Kramer rose from his pillow with a brooding face. "Men," he said, "Terry is hungry. I believe him because I too am hungry. I suppose all of us could use a little bite. I would suggest we send out for pizza. Or I myself would make us an omelet. But not tonight. You are lucky tonight. Very lucky. Tomorrow, in this room, Nancy is having a meeting of her women's group. So the refrigerator happens to be packed with good things. Let me itemize. In the refrigerator there is three different kinds of salad. There is big platesof chicken, turkey, and salmon. There is also a pecan pie. I love pecan pie. There is two pecan pies and there is two lemon pies. There is a chocolate cake which, even as I speak of it, sucks at me. I am offering all this to you, men. Wait, Berliner. I have one more thing to say, Berliner. In the alcove, behind the kitchen, rests a case of zinfandel. It is good, good California. Men, I offer to you this zinfandel."

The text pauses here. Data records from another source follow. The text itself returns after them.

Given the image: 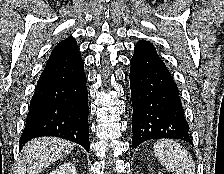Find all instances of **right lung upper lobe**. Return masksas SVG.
Segmentation results:
<instances>
[{
    "label": "right lung upper lobe",
    "mask_w": 224,
    "mask_h": 174,
    "mask_svg": "<svg viewBox=\"0 0 224 174\" xmlns=\"http://www.w3.org/2000/svg\"><path fill=\"white\" fill-rule=\"evenodd\" d=\"M77 52H79L77 43L75 39L72 36H70L69 38H66L65 40L57 44V46L51 52L48 61L60 59L75 54Z\"/></svg>",
    "instance_id": "right-lung-upper-lobe-1"
}]
</instances>
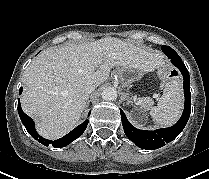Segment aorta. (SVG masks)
<instances>
[{
  "mask_svg": "<svg viewBox=\"0 0 209 179\" xmlns=\"http://www.w3.org/2000/svg\"><path fill=\"white\" fill-rule=\"evenodd\" d=\"M102 99L105 101H113L117 99V91L113 87L105 88L101 93Z\"/></svg>",
  "mask_w": 209,
  "mask_h": 179,
  "instance_id": "aorta-1",
  "label": "aorta"
}]
</instances>
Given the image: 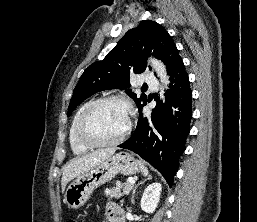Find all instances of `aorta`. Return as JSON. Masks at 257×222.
I'll use <instances>...</instances> for the list:
<instances>
[{
    "instance_id": "762f6f07",
    "label": "aorta",
    "mask_w": 257,
    "mask_h": 222,
    "mask_svg": "<svg viewBox=\"0 0 257 222\" xmlns=\"http://www.w3.org/2000/svg\"><path fill=\"white\" fill-rule=\"evenodd\" d=\"M150 64L156 71L157 75L160 77V80L164 84V87L167 88V85L169 83V77L167 75L165 65L157 59H151Z\"/></svg>"
}]
</instances>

Berliner was already in the kitchen. The rest of us stayed to cheer Kramer. Even I cheered. Despite his tattooed arms, which reminded me of snakes, I cheered. His magnanimity was unqualified. No smallest doubt or reluctance troubled his voice. Every face in the room became like his, an animal touched by glee. We were "lucky," said Kramer. Lucky, maybe, to be men. Life is unfair business. Whoever said otherwise? It is a billion bad shows, low blows, and number one has more fun. The preparations for the women's group would feed our club. The idea of delicious food, taken this way, was thrilling. Had it been there for us, it would have been pleasant. But this was evil, like eating the other woman. We discovered Berliner on his knees before the refrigerator, door open, his head inside. We cheered again, crowding up behind him as he passed things out to us, first a long plate of salmon, the whole pink fish intact,then the chicken, then a salad bowl sealed with a plastic sheet through which we saw dazzling green life. It would be a major feast, a huge eating. To Cavanaugh, standing beside me, I said, "I thought you had to leave early." He didn't reply. He pulled his watch off, slipped it into his pocket, and shouted, "I see pate in there. I want that, too." The cheers came again. Some of the men had already started on the salmon, snatching pieces of it with their fingers. Kramer, who had gone to the alcove, reappeared with black bottles of zinfandel, two under his arms, two in his hands. He stopped, contemplated the scene in his kitchen, and his dark eyes glowed. His voice was all pleasure. "This is a wonderful club. This is a wonderful club."